Adapting to New Media

Adapting to New Media

PR agencies constantly have to adapt to new market trends and resources to keep clients competitive in the public sphere through press and other forms of new media.  Original tactics and fresh approaches need to be leveraged as companies look towards public relations to increase their visibility, even in times of economic instability.  Adapting to new media like Twitter, LinkedIn, and Facebook is one such tactic that PR agencies should be familiar with.  As I mentioned in my post, Public Relations, a Look Ahead in New Media, 53 percent of respondents in a recent Forrester Research report indicated an increase in their social media budget.  So it’s not only important for PR firms to stay up to date just for staying up to date’s sake, but because it’s what clients want.
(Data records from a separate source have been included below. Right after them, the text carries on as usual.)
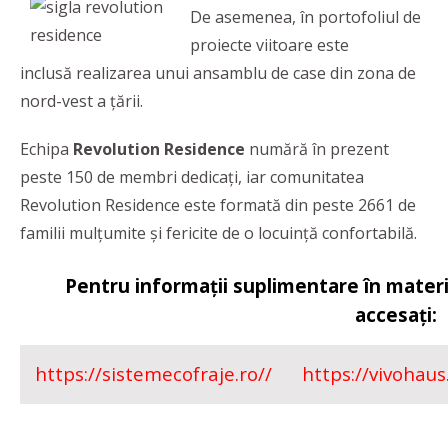
De asemenea, în portofoliul de
proiecte viitoare este
inclusă realizarea unui ansamblu de case din zona de
nord-vest a țării.
Echipa
Revolution Residence
numără în prezent
peste 150 de membri dedicați, iar comunitatea
Revolution Residence este formată din peste 2661 de
familii mulțumite și fericite de o locuință confortabilă.
Pentru informații suplimentare în materie
accesați:
https://sistemecofraje.ro//
https://vivohaus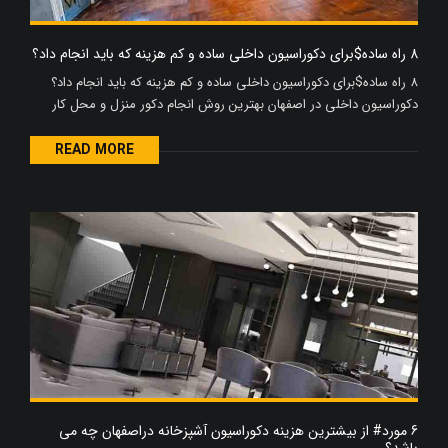
8 راه ساده$برای دکوراسیون داخلی ساده و کم هزینه که باید انجام داد؟
8 راه ساده$برای دکوراسیون داخلی ساده و کم هزینه که باید انجام داد؟
دکوراسیون داخلی در اصفهان بهترین روش انجام دکور منزل و محل کار
READ MORE
6 مورد# از بیشترین هزینه دکوراسیون آشپزخانه دراصفهان چه می
باشد؟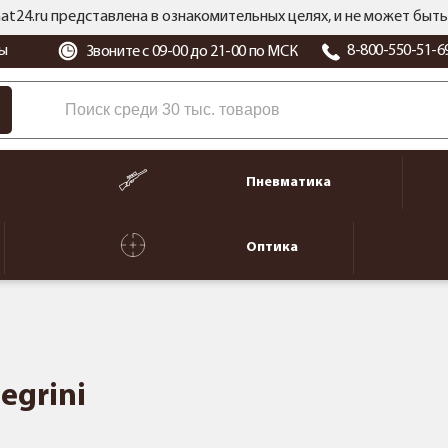
at24.ru представлена в ознакомительных целях, и не может бы
ы
8-800-550-51-6
Звоните с 09-00 до 21-00 по МСК
Пневматика
Оптика
egrini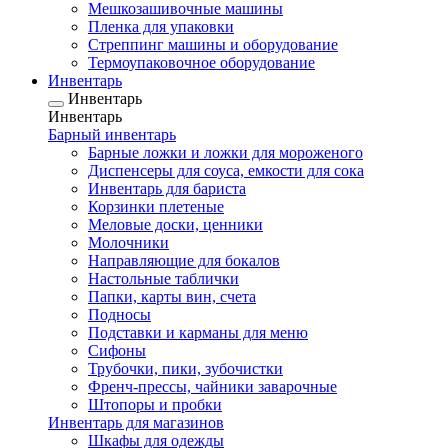
Мешкозашивочные машины
Пленка для упаковки
Стреппинг машины и оборудование
Термоупаковочное оборудование
Инвентарь
Инвентарь
Инвентарь
Барный инвентарь
Барные ложки и ложки для мороженого
Диспенсеры для соуса, емкости для сока
Инвентарь для бариста
Корзинки плетеные
Меловые доски, ценники
Молочники
Направляющие для бокалов
Настольные таблички
Папки, карты вин, счета
Подносы
Подставки и карманы для меню
Сифоны
Трубочки, пики, зубочистки
Френч-прессы, чайники заварочные
Штопоры и пробки
Инвентарь для магазинов
Шкафы для одежды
The Society for New Communications Research (SNCR) recently examined how influence patterns are changing and how communications professionals are addressing those changes by adopting social media.  Their report, New Media, New Influencers and Implications for Public Relations, revealed that of those surveyed, 57% said that social media tools are becoming more valuable to their activities as more customers and influencers use them.  For 27% of respondents, social media is a core element of their communications strategy, while only 3% stated that social media has little or no value to their communications initiatives.

With more and more targets – customers, journalists, and bloggers alike – jumping on the social media bandwagon, it makes sense that companies are also following the social media trend to actively pursue opportunities and new ways of securing those opportunities through PR.  But which channels are generating the most influence and the most use?
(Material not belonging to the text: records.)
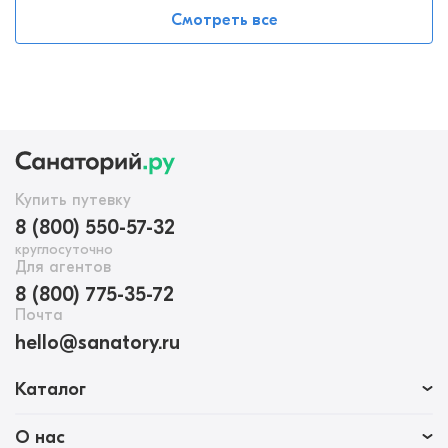
Смотреть все
Купить путевку
8 (800) 550-57-32
круглосуточно
Для агентов
8 (800) 775-35-72
Почта
hello@sanatory.ru
Каталог
О нас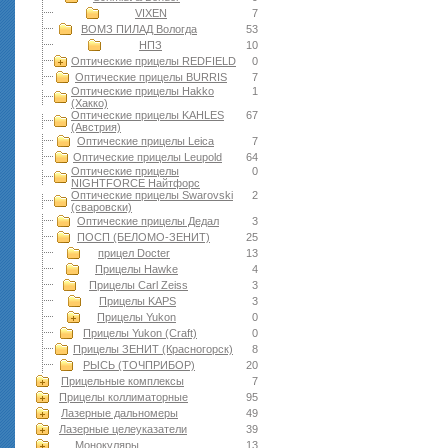
VIXEN
7
ВОМЗ ПИЛАД Вологда
53
НПЗ
10
Оптические прицелы REDFIELD
0
Оптические прицелы BURRIS
7
Оптические прицелы Hakko
1
(Хакко)
Оптические прицелы KAHLES
67
(Австрия)
Оптические прицелы Leica
7
Оптические прицелы Leupold
64
Оптические прицелы
0
NIGHTFORCE Найтфорс
Оптические прицелы Swarovski
2
(сваровски)
Оптические прицелы Дедал
3
ПОСП (БЕЛОМО-ЗЕНИТ)
25
прицел Docter
13
Прицелы Hawke
4
Прицелы Carl Zeiss
3
Прицелы KAPS
3
Прицелы Yukon
0
Прицелы Yukon (Craft)
0
Прицелы ЗЕНИТ (Красногорск)
8
РЫСЬ (ТОЧПРИБОР)
20
Прицельные комплексы
7
Прицелы коллиматорные
95
Лазерные дальномеры
49
Лазерные целеуказатели
39
Монокуляры
13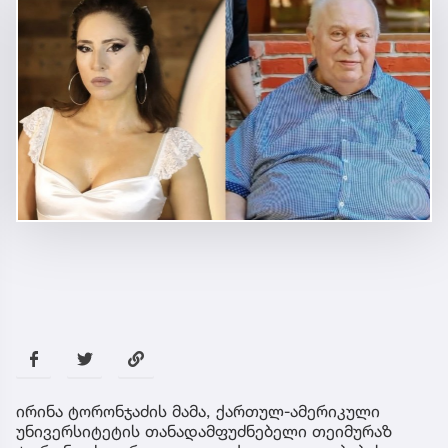
ირინა ტორონჯაძის მამა, ქართულ-ამერიკული
უნივერსიტეტის თანადამფუძნებელი თეიმურაზ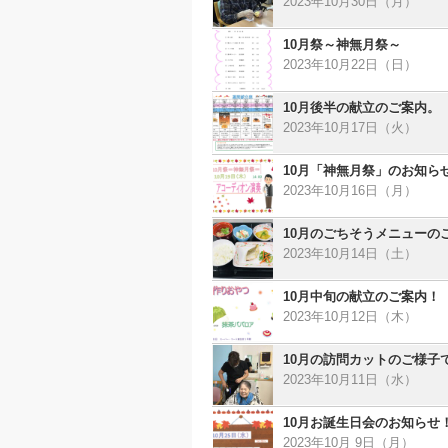
2023年10月30日（月）
10月祭～神無月祭～
2023年10月22日（日）
10月後半の献立のご案内。
2023年10月17日（火）
10月「神無月祭」のお知ら
2023年10月16日（月）
10月のごちそうメニューの
2023年10月14日（土）
10月中旬の献立のご案内！
2023年10月12日（木）
10月の訪問カットのご様子
2023年10月11日（水）
10月お誕生日会のお知らせ
2023年10月 9日（月）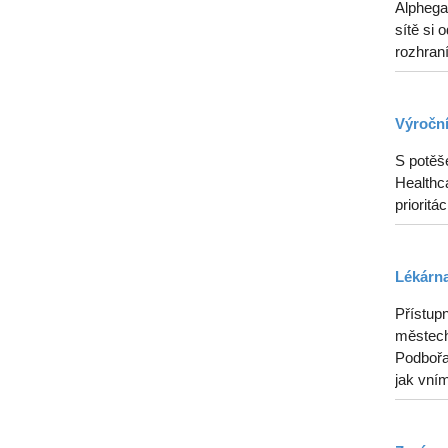
Alphega
sítě si 
rozhraní
Výroční
S potěš
Healthca
prioritá
Lékárna
Přístupn
městech
Podbořan
jak vním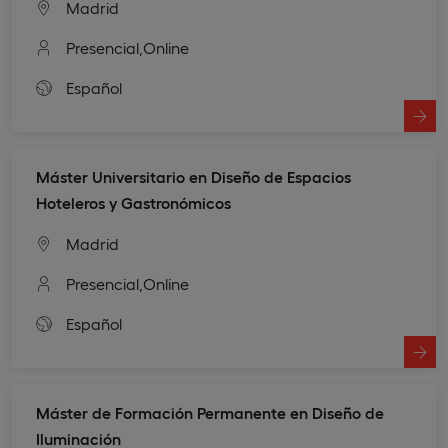
Madrid
Presencial,
Online
Español
Máster Universitario en Diseño de Espacios
Hoteleros y Gastronómicos
Madrid
Presencial,
Online
Español
Máster de Formación Permanente en Diseño de
Iluminación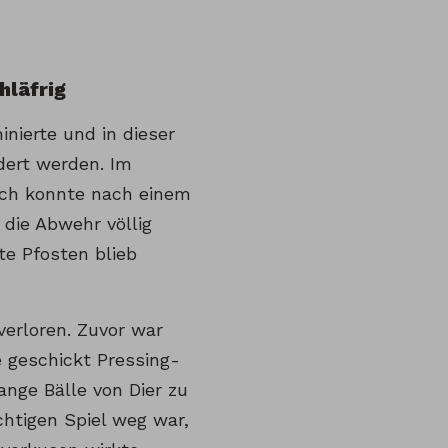
hläfrig
nierte und in dieser
dert werden. Im
rich konnte nach einem
n die Abwehr völlig
ite Pfosten blieb
verloren. Zuvor war
e geschickt Pressing-
ange Bälle von Dier zu
htigen Spiel weg war,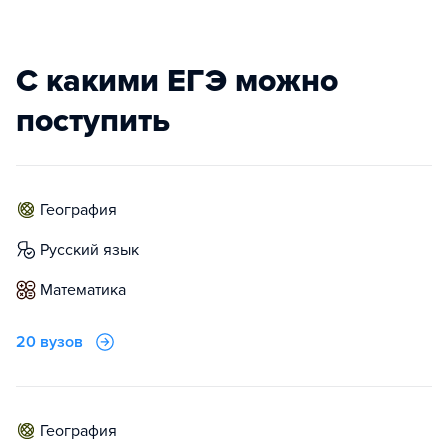
С какими ЕГЭ можно
поступить
география
русский язык
математика
20 вузов
география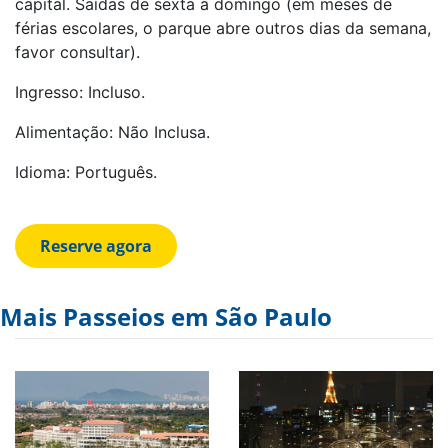
capital. Saídas de sexta a domingo (em meses de
férias escolares, o parque abre outros dias da semana,
favor consultar).
Ingresso: Incluso.
Alimentação: Não Inclusa.
Idioma: Português.
Mais Passeios em São Paulo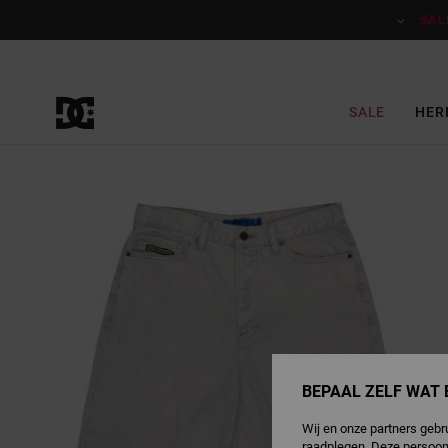
Ga
naar
SAL
Productinformatie
SALE
HER
BEPAAL ZELF WAT 
Wij en onze partners gebr
raadplegen. Deze persoon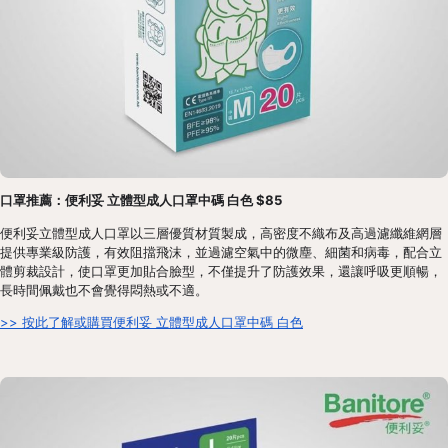
口罩推薦：便利妥 立體型成人口罩中碼 白色 $85
便利妥立體型成人口罩以三層優質材質製成，高密度不織布及高過濾纖維網層
提供專業級防護，有效阻擋飛沫，並過濾空氣中的微塵、細菌和病毒，配合立
體剪裁設計，使口罩更加貼合臉型，不僅提升了防護效果，還讓呼吸更順暢，
長時間佩戴也不會覺得悶熱或不適。
>> 按此了解或購買便利妥 立體型成人口罩中碼 白色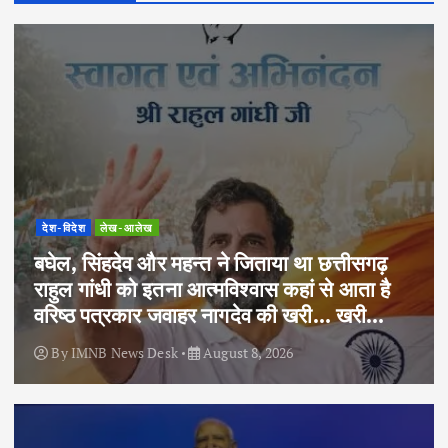
देश-विदेश
लेख-आलेख
बघेल, सिंहदेव और महन्त ने जिताया था छत्तीसगढ़
राहुल गांधी को इतना आत्मविश्वास कहां से आता है
वरिष्ठ पत्रकार जवाहर नागदेव की खरी… खरी…
By
IMNB News Desk
August 8, 2026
The SNCR found that 78% use blogs, 63% use online video, 56% use social networks, and 49% use podcasts in their organization’s communications initiatives (see table below).  It’s not surprising that blogs and social networks are found at the top of the list as they are the fourth most popular activities online, even ahead of personal email, according to Nielsen’s Global Faces & Networked Places 2009 report.  Since 10% of all time spent on the Internet is on social media sites, it’s logical that these outlets are being leveraged in PR campaigns.